From the first line to the last, return the data exactly as written.

## [Information shown]
________________
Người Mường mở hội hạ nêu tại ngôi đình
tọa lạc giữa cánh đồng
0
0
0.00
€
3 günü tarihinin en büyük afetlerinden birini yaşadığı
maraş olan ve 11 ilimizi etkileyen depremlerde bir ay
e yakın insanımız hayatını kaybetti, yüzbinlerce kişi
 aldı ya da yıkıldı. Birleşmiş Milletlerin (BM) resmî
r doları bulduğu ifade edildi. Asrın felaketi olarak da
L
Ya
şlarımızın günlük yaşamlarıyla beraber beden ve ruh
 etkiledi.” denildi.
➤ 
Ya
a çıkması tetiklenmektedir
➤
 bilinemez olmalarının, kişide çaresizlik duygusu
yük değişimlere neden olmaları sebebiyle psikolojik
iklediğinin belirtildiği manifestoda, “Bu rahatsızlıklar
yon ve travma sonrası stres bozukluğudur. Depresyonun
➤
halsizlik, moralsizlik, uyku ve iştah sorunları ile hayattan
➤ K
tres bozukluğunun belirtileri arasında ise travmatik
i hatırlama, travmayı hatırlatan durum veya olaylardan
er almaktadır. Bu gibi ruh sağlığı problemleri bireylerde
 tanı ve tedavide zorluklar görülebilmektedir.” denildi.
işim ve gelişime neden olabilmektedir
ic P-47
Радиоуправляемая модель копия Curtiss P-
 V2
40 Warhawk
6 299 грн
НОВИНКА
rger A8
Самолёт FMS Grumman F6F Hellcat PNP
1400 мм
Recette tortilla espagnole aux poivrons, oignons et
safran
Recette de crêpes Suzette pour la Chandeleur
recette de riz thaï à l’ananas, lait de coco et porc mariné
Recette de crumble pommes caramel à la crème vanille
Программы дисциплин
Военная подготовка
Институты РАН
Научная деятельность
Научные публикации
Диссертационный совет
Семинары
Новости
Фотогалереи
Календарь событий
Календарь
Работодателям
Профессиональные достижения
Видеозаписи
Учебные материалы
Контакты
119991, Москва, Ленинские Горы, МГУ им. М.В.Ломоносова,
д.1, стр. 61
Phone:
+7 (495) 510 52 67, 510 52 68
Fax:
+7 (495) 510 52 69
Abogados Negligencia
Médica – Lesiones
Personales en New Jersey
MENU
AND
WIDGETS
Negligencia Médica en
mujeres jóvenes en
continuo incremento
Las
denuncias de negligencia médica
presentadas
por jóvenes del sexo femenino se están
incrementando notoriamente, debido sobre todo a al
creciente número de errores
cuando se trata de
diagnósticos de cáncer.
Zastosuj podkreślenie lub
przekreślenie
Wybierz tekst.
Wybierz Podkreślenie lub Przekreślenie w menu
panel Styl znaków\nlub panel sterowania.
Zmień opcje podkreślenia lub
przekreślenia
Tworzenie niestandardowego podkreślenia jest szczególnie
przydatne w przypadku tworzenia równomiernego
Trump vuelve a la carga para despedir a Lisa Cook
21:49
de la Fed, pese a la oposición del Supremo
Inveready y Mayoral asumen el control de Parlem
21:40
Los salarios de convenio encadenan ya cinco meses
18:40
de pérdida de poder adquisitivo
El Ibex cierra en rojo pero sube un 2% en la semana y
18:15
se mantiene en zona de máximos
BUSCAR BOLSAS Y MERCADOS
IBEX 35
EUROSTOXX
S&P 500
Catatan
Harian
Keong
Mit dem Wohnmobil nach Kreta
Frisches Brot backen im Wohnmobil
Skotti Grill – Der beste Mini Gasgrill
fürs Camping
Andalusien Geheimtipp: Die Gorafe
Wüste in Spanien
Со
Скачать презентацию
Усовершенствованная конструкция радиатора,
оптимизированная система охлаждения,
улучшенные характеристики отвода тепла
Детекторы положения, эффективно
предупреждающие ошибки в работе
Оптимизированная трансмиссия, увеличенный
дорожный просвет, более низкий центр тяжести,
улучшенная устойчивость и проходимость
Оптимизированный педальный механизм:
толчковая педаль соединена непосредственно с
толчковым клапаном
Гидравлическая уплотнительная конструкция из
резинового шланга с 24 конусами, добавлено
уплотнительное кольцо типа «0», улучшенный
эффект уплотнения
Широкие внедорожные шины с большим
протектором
________________
## [Result of this task]
Người Mường mở hội hạ nêu tại ngôi đình
tọa lạc giữa cánh đồng
0
0
0.00
€
3 günü tarihinin en büyük afetlerinden birini yaşadığı
maraş olan ve 11 ilimizi etkileyen depremlerde bir ay
e yakın insanımız hayatını kaybetti, yüzbinlerce kişi
 aldı ya da yıkıldı. Birleşmiş Milletlerin (BM) resmî
r doları bulduğu ifade edildi. Asrın felaketi olarak da
L
Ya
şlarımızın günlük yaşamlarıyla beraber beden ve ruh
 etkiledi.” denildi.
➤ 
Ya
a çıkması tetiklenmektedir
➤
 bilinemez olmalarının, kişide çaresizlik duygusu
yük değişimlere neden olmaları sebebiyle psikolojik
iklediğinin belirtildiği manifestoda, “Bu rahatsızlıklar
yon ve travma sonrası stres bozukluğudur. Depresyonun
➤
halsizlik, moralsizlik, uyku ve iştah sorunları ile hayattan
➤ K
tres bozukluğunun belirtileri arasında ise travmatik
i hatırlama, travmayı hatırlatan durum veya olaylardan
er almaktadır. Bu gibi ruh sağlığı problemleri bireylerde
 tanı ve tedavide zorluklar görülebilmektedir.” denildi.
işim ve gelişime neden olabilmektedir
ic P-47
Радиоуправляемая модель копия Curtiss P-
 V2
40 Warhawk
6 299 грн
НОВИНКА
rger A8
Самолёт FMS Grumman F6F Hellcat PNP
1400 мм
Recette tortilla espagnole aux poivrons, oignons et
safran
Recette de crêpes Suzette pour la Chandeleur
recette de riz thaï à l’ananas, lait de coco et porc mariné
Recette de crumble pommes caramel à la crème vanille
Программы дисциплин
Военная подготовка
Институты РАН
Научная деятельность
Научные публикации
Диссертационный совет
Семинары
Новости
Фотогалереи
Календарь событий
Календарь
Работодателям
Профессиональные достижения
Видеозаписи
Учебные материалы
Контакты
119991, Москва, Ленинские Горы, МГУ им. М.В.Ломоносова,
д.1, стр. 61
Phone:
+7 (495) 510 52 67, 510 52 68
Fax:
+7 (495) 510 52 69
Abogados Negligencia
Médica – Lesiones
Personales en New Jersey
MENU
AND
WIDGETS
Negligencia Médica en
mujeres jóvenes en
continuo incremento
Las
denuncias de negligencia médica
presentadas
por jóvenes del sexo femenino se están
incrementando notoriamente, debido sobre todo a al
creciente número de errores
cuando se trata de
diagnósticos de cáncer.
Zastosuj podkreślenie lub
przekreślenie
Wybierz tekst.
Wybierz Podkreślenie lub Przekreślenie w menu
panel Styl znaków\nlub panel sterowania.
Zmień opcje podkreślenia lub
przekreślenia
Tworzenie niestandardowego podkreślenia jest szczególnie
przydatne w przypadku tworzenia równomiernego
Trump vuelve a la carga para despedir a Lisa Cook
21:49
de la Fed, pese a la oposición del Supremo
Inveready y Mayoral asumen el control de Parlem
21:40
Los salarios de convenio encadenan ya cinco meses
18:40
de pérdida de poder adquisitivo
El Ibex cierra en rojo pero sube un 2% en la semana y
18:15
se mantiene en zona de máximos
BUSCAR BOLSAS Y MERCADOS
IBEX 35
EUROSTOXX
S&P 500
Catatan
Harian
Keong
Mit dem Wohnmobil nach Kreta
Frisches Brot backen im Wohnmobil
Skotti Grill – Der beste Mini Gasgrill
fürs Camping
Andalusien Geheimtipp: Die Gorafe
Wüste in Spanien
Со
Скачать презентацию
Усовершенствованная конструкция радиатора,
оптимизированная система охлаждения,
улучшенные характеристики отвода тепла
Детекторы положения, эффективно
предупреждающие ошибки в работе
Оптимизированная трансмиссия, увеличенный
дорожный просвет, более низкий центр тяжести,
улучшенная устойчивость и проходимость
Оптимизированный педальный механизм:
толчковая педаль соединена непосредственно с
толчковым клапаном
Гидравлическая уплотнительная конструкция из
резинового шланга с 24 конусами, добавлено
уплотнительное кольцо типа «0», улучшенный
эффект уплотнения
Широкие внедорожные шины с большим
протектором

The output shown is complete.